Computerized Disease Registries
Computerized Disease Registries and Health Information Exchange
A promising area for further development and implementation of computerized disease registries is in the context of health information exchange (HIE). While still in a nascent phase, organizations involved in HIE are becoming involved in providing disease and chronic care management services. In such cases, the use of a computerized disease registry offers the ability to effectively identify and manage patients with a particular condition across a region.
Regional health information organizations (RHIOs) and other groups that facilitate HIE often have the necessary administrative and technical infrastructure to implement a computerized disease registry. Their systems can usually allow for data extraction from multiple sources, transformation of the data into a common format, and loading of the data into the registry. In general, they also have the expertise to support interfacing from different providers' health IT systems.
By having the computerized disease registry at an HIE organization, participating providers can obtain clinical data from across the community. The registry allows providers to identify patients as having a particular condition based on tests performed by other clinicians that otherwise would be inaccessible. Thus, the registry enhances care coordination among providers electronically. Furthermore, alerts can be triggered so important disease markers, such as hemoglobin A1C for diabetic patients, can be routinely tested and monitored, even if the patient has not been seen by their primary provider. Registry data also can be used by providers to demonstrate provision of appropriate care to their patients for quality reporting purposes.
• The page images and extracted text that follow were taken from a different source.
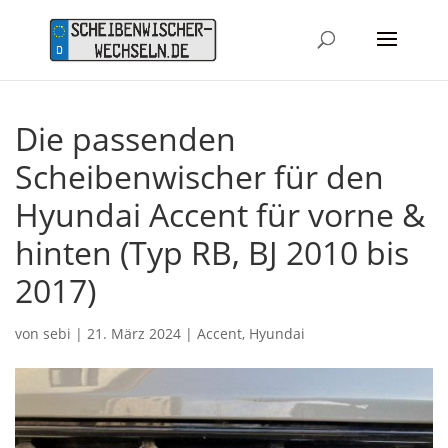
Die passenden
Scheibenwischer für den
Hyundai Accent für vorne &
hinten (Typ RB, BJ 2010 bis
2017)
von
sebi
|
21. März 2024
|
Accent
,
Hyundai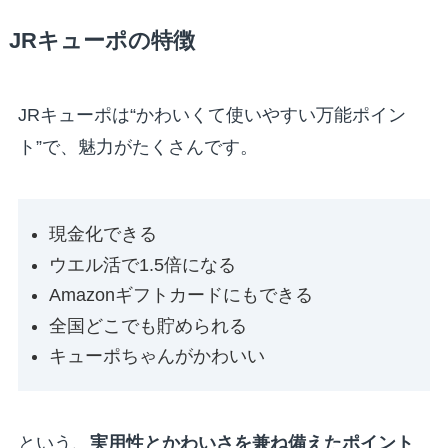
JRキューポの特徴
JRキューポは“かわいくて使いやすい万能ポイン
ト”で、魅力がたくさんです。
現金化できる
ウエル活で1.5倍になる
Amazonギフトカードにもできる
全国どこでも貯められる
キューポちゃんがかわいい
という、
実用性とかわいさを兼ね備えたポイント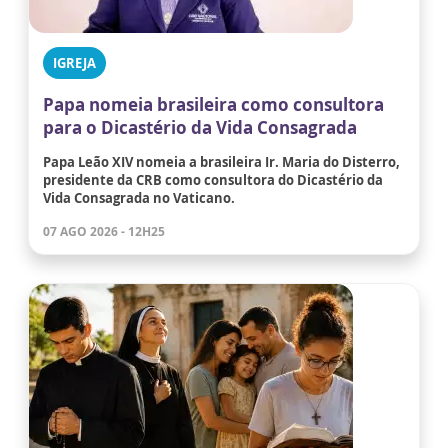
IGREJA
Papa nomeia brasileira como consultora
para o Dicastério da Vida Consagrada
Papa Leão XIV nomeia a brasileira Ir. Maria do Disterro,
presidente da CRB como consultora do Dicastério da
Vida Consagrada no Vaticano.
07 AGO 2026 - 12H25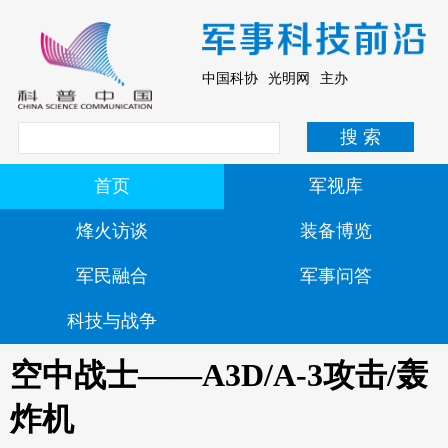
中国科协 光明网 主办
首页
军视库
烽火访谈
装备博览
军民融合
军事问答
科技与战争
空中战士——A3D/A-3攻击/轰
炸机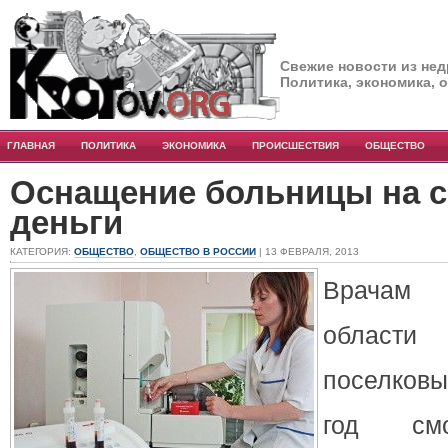
Свежие новости из нед
Политика, экономика, 
ГЛАВНАЯ
ПОЛИТИКА
ЭКОНОМИКА
ПРОИСШЕСТВИЯ
ОБЩЕСТВО
Оснащение больницы на 
деньги
КАТЕГОРИЯ:
ОБЩЕСТВО
,
ОБЩЕСТВО В РОССИИ
| 13 ФЕВРАЛЯ, 2013
Врачам 
област
поселковы
год смо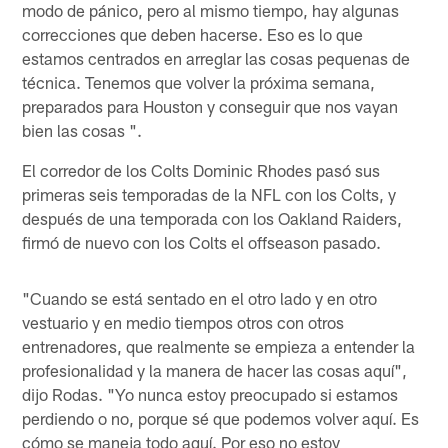
modo de pánico, pero al mismo tiempo, hay algunas
correcciones que deben hacerse. Eso es lo que
estamos centrados en arreglar las cosas pequenas de
técnica. Tenemos que volver la próxima semana,
preparados para Houston y conseguir que nos vayan
bien las cosas ".
El corredor de los Colts Dominic Rhodes pasó sus
primeras seis temporadas de la NFL con los Colts, y
después de una temporada con los Oakland Raiders,
firmó de nuevo con los Colts el offseason pasado.
"Cuando se está sentado en el otro lado y en otro
vestuario y en medio tiempos otros con otros
entrenadores, que realmente se empieza a entender la
profesionalidad y la manera de hacer las cosas aquí",
dijo Rodas. "Yo nunca estoy preocupado si estamos
perdiendo o no, porque sé que podemos volver aquí. Es
cómo se maneja todo aquí. Por eso no estoy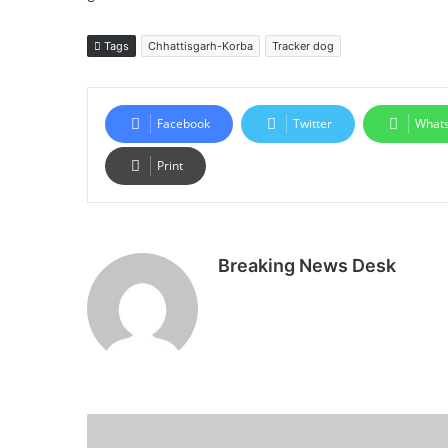
Tags
Chhattisgarh-Korba
Tracker dog
Facebook
Twitter
What
Print
Breaking News Desk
While only a few RHIOs and other HIE organizations currently have computerized disease registries, their use has the potential for supporting population health-based care across various providers locally and/or regionally. Future development will need to focus on technical issues and possibly the establishment of standards related to patient identity management, record localization, and the automation of data loading. Also, current registries have limited real-time data feeding capabilities, thus the timeliness of the data can be affected by the frequency of batch loading. In addition, further consideration should be given to integrating the use of registries into clinicians' workflows at the point-of-care. Nonetheless, the implementation of computerized disease registries by HIE organizations poses an opportunity to better manage chronic diseases in a larger population.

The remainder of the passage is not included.